Dragon stared dispassionately at Phyllis and then at Buddha who fair vibrated with excitement.
“Come on, Buddha Bear,” she said and strode to the hutch, removed the lid of a porcelain soup tureen and pulled out a grapefruit-sized spinal joint treat made of liver, tuna and salmon. She held it out to the cat, who licked it carefully before accepting it and loping off to a dark corner.
“Tell me what she’s saying is more of her usual bullshit,” Dragon said, blinking her eyes furiously t
o hold back tears.
“Go on. Tell her,” Jasper insisted as Quill bowed her head in obvious shame.
Her eyes were beseeching as she looked around the room. Finding no compassion from her family, Quill started from the beginning. “Doque invaded the Sun at the height of the war. Pulled me out of...my private quarters,” she settled on, “and dumped me in a dog cage in one of those prison camps of his. I was in that hell for so long, I think he forgot I existed. His hsigo guards didn’t though, and passed me around. My day started with a morning rape and ended with rape.
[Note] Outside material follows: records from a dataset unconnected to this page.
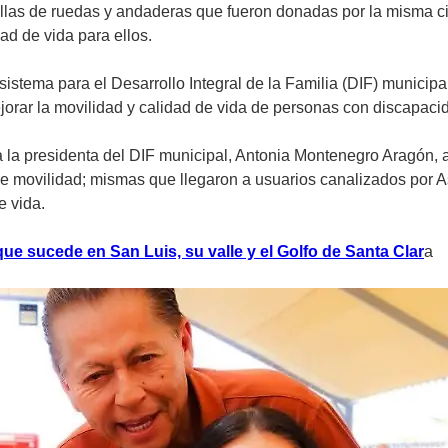
sillas de ruedas y andaderas que fueron donadas por la misma 
ad de vida para ellos.
sistema para el Desarrollo Integral de la Familia (DIF) municip
ejorar la movilidad y calidad de vida de personas con discapac
la presidenta del DIF municipal, Antonia Montenegro Aragón, a
de movilidad; mismas que llegaron a usuarios canalizados por A
e vida.
ue sucede en San Luis, su valle y el Golfo de Santa Clar
a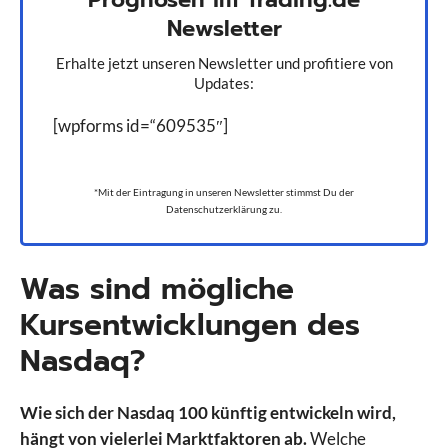
Newsletter
Erhalte jetzt unseren Newsletter und profitiere von
Updates:
[wpforms id=“609535″]
*Mit der Eintragung in unseren Newsletter stimmst Du der
Datenschutzerklärung zu.
Was sind mögliche
Kursentwicklungen des
Nasdaq?
Wie sich der Nasdaq 100 künftig entwickeln wird,
hängt von vielerlei Marktfaktoren ab.
Welche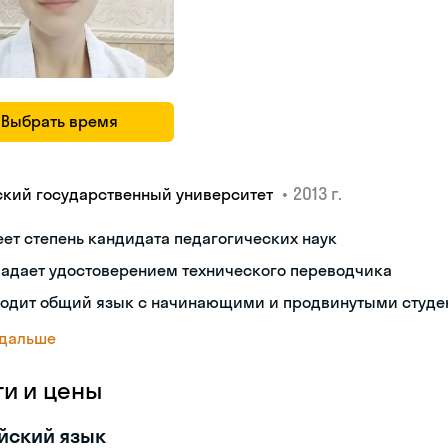
Выбрать время
•
2013 г.
ский государственный университет
ет степень кандидата педагогических наук
ладает удостоверением технического переводчика
ходит общий язык с начинающими и продвинутыми студе
 дальше
ги и цены
йский язык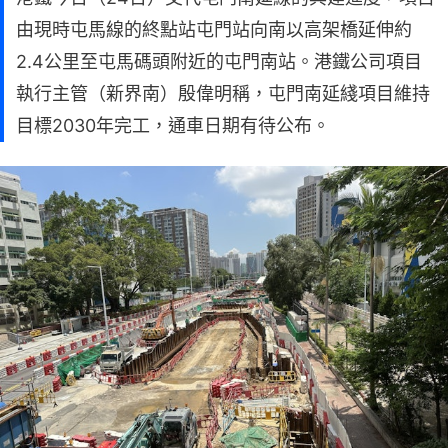
由現時屯馬線的終點站屯門站向南以高架橋延伸約
2.4公里至屯馬碼頭附近的屯門南站。港鐵公司項目
執行主管（新界南）殷偉明稱，屯門南延綫項目維持
目標2030年完工，通車日期有待公布。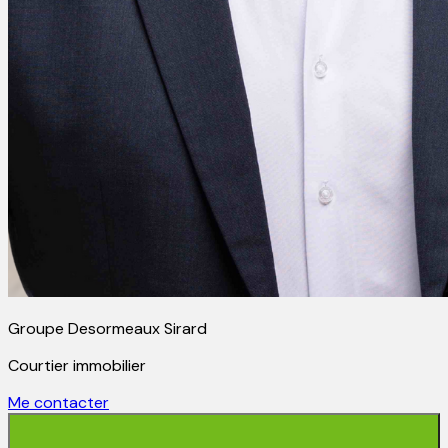
Groupe Desormeaux Sirard
Courtier immobilier
Me contacter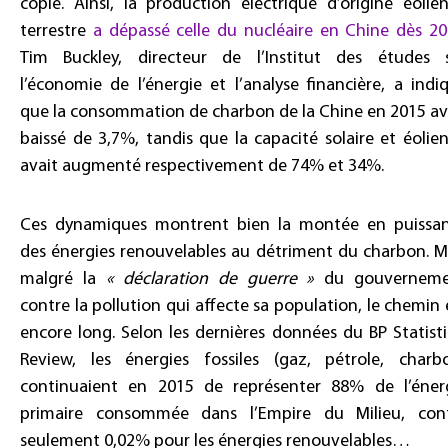
copie. Ainsi, la production électrique d’origine éolie
terrestre
a dépassé celle du nucléaire en Chine dès 2
Tim Buckley, directeur de l’Institut des études 
l’économie de l’énergie et l’analyse financière, a indi
que la consommation de charbon de la Chine en 2015 av
baissé de 3,7%, tandis que la capacité solaire et éolie
avait augmenté respectivement de 74% et 34%.
Ces dynamiques montrent bien la montée en puissa
des énergies renouvelables au détriment du charbon. M
malgré la
« déclaration de guerre »
du gouverneme
contre la pollution qui affecte sa population, le chemin 
encore long. Selon les dernières données du BP Statisti
Review, les énergies fossiles (gaz, pétrole, charb
continuaient en 2015 de représenter 88% de l’éner
primaire consommée dans l’Empire du Milieu, con
seulement 0,02% pour les énergies renouvelables…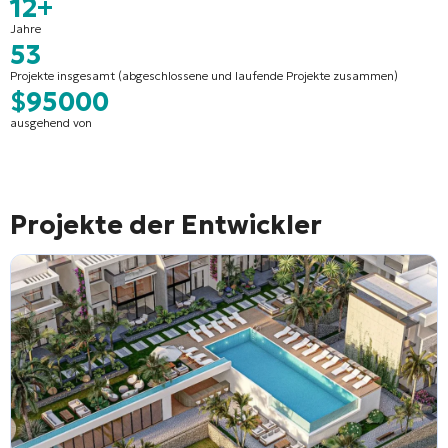
12+
Jahre
53
Projekte insgesamt (abgeschlossene und laufende Projekte zusammen)
$95000
ausgehend von
Projekte der Entwickler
Occasionally a night shift guard would donate his turn to an inexperienced hsigo or the son of a friend, and nerves would overrule the urge to rut and I’d get a bit of rest.
“I wanted to die and wondered if anyone would cry for me if I did. And then one day I stopped wondering. Stopped caring. On that day Doque came for me. He loved me,” she admitted raggedly and Dragon suppressed a shudder and turned away.
“I was so desperate for a hint of kindness. I would’ve done anything to be acknowledged. Doque gave me that, and even though it was the most chilling experience of my existence, I was absurdly grateful for it.”
“So grateful you did anything he wanted,” Jasper said dully.
“Yes.”
“Including live with people you fought against, didn’t respect and hated.”
She raised her head to argue, met Jasper’s hard blue eyes and simply said, “Yes.”
“Better than having hsigos heave over you, I imagine.”
Quill turned away from Jasper’s biting fury and Dragon jumped right in.
“I found you on the curb outside of the house.” Dragon’s voice cracked with confusion. “Dad thought you were a bundle of bloody rags. He wanted to leave you for the next morning’s trash pickup.”
Quill said nothing, and Jasper made a show out of opening the hutch’s cabinet doors, pulling out the first bottle his hand encountered—absinthe—and filled his Cabernet glass.
As the silence lengthened, Dragon gave in to her grief and wilted to the floor. “Quill?” she prodded, begging the goddess to contradict what they all knew to be true.